According to several publishers already using the new iOS App Store Search Ads, the ads are delivering more users for their apps at a cost that’s a fraction of other alternative user-acquisition strategies. The search ads are surpassing initial expectations of early adopters.

Roman Karachinsky, co-founder of News360, a personalized news-aggregation app, told Digiday:

 

“My initial reaction to that first test we ran was, ‘This {App Store Search Ads success} must be a temporary thing’. But it’s been a few months now, and out of all the channels we experimented with, search ads is up there {among the best performers}.”

 

John Fiedler, Fox News’s senior vice president of digital, while also acknowledging that the search ads are outperforming most other user-acquisition strategies, said that their strategy with the ads is all about getting their brand in front of people searching just for the term ‘news.’ “We already have this extremely well-known brand,” Fiedler noted. “We want to make sure we float up toward the top as much as we can.”

 

Publishers Float their iOS Apps Top of User Searches

 

One of the biggest challenges for many app publishers and developers on Apple’s App Store, and also on rival Google Play Store, has been floating your app toward the top of user searches.

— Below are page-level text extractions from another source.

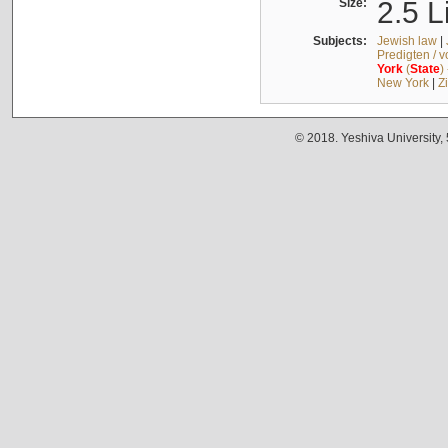
Size:
2.5 L
Subjects:
Jewish law
|
Predigten / 
York
(
State
)
New York
|
Z
© 2018. Yeshiva University,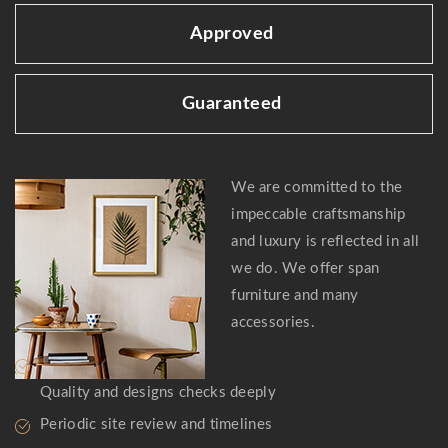
Approved
Guaranteed
We are committed to the
impeccable craftsmanship
and luxury is reflected in all
we do. We offer span
furniture and many
accessories.
Quality and designs checks deeply
Periodic site review and timelines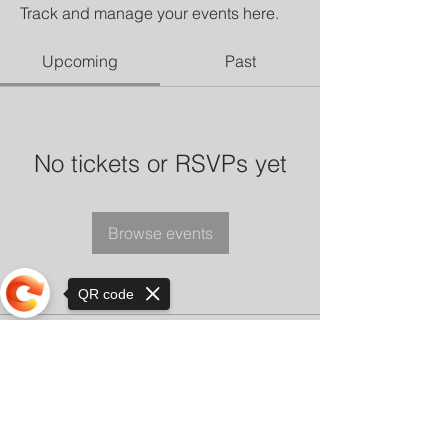
Track and manage your events here.
Upcoming
Past
No tickets or RSVPs yet
Browse events
QR code
Sorry, the checkout page does not
support sharing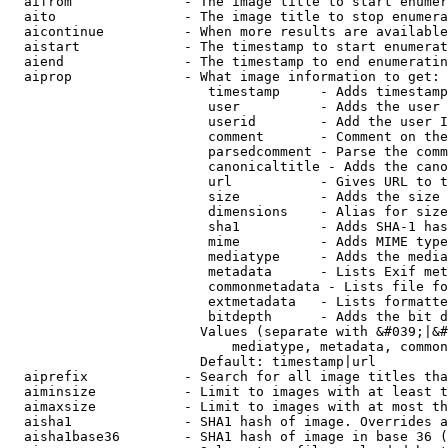
  aifrom              - The image title to start enumer
  aito                - The image title to stop enumera
  aicontinue          - When more results are available
  aistart             - The timestamp to start enumerat
  aiend               - The timestamp to end enumeratin
  aiprop              - What image information to get:

                         timestamp     - Adds timestamp
                         user          - Adds the user 
                         userid        - Add the user I
                         comment       - Comment on the
                         parsedcomment - Parse the comm
                         canonicaltitle - Adds the cano
                         url           - Gives URL to t
                         size          - Adds the size 
                         dimensions    - Alias for size

                         sha1          - Adds SHA-1 has
                         mime          - Adds MIME type
                         mediatype     - Adds the media
                         metadata      - Lists Exif met
                         commonmetadata - Lists file fo
                         extmetadata   - Lists formatte
                         bitdepth      - Adds the bit d
                        Values (separate with &#039;|&#
                            mediatype, metadata, common
                        Default: timestamp|url

  aiprefix            - Search for all image titles tha
  aiminsize           - Limit to images with at least t
  aimaxsize           - Limit to images with at most th
  aisha1              - SHA1 hash of image. Overrides a
  aisha1base36        - SHA1 hash of image in base 36 (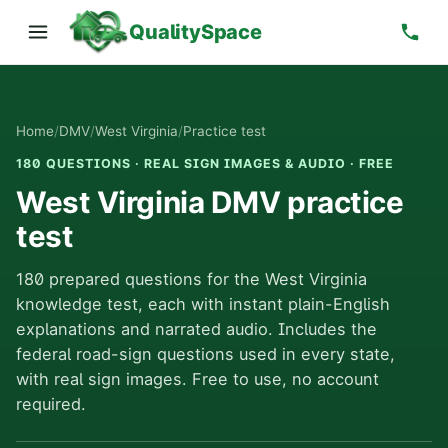
QualitySpace
Home
/
DMV
/
West Virginia
/
Practice test
180 QUESTIONS · REAL SIGN IMAGES & AUDIO · FREE
West Virginia DMV practice
test
180 prepared questions for the West Virginia
knowledge test, each with instant plain-English
explanations and narrated audio. Includes the
federal road-sign questions used in every state,
with real sign images. Free to use, no account
required.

Getting to the top of app search results is a priority for many publishers because up to 80 percent of the apps on people’s smart phones were installed after a search on the App Store, according to mobile marketing firm Tune.

Fox News began experimenting with Apple’s search ads in December and has since climbed into the top five of news apps on the App Store, according to App Annie data. Similarly, the New York Times begun buying the search ads against politics and the election and has climbed into the top 10 for news apps in the United States, remaining there ever since as per App Annie.

Other publishers like Bloomberg and Quartz, whose apps are barely more than a few months old, are also experimenting with the search ads and reporting good results so far. However, some smaller, independent publishers worry that the search ads will only benefit the big companies with deep pockets, rather than users. Smaller indie publishers would much rather prefer to see better "organic" search results than paid ads.

 

How Apple’s App Store Search Ads Work

 

At a basic level, Apple’s new app search ads work fairly similarly to Google’s search engine advertising platform, AdWords. App publishers, developers pay for ads on a Cost per Tap model with no minimum spending limits in order to appear for desirable searches. Apple provides analytics tools to track engagement, manage ad content, adjust maximum daily limits, and more.

A major difference from most advertising experiences that publishers and marketers are familiar with, however, is that relevance seems to be more important to Apple than the amount you’re willing to bid. If people don’t find your app or ad appealing and don’t click on it, the iPhone maker will stop showing the ad, regardless of your bid. This is one way Apple is trying to maintain quality and relevance of experience.

“The combination of your app’s relevance to the search query and the amount of your bid will determine whether your ad will be the one shown,” writes apple on its official App Store Search Ads website.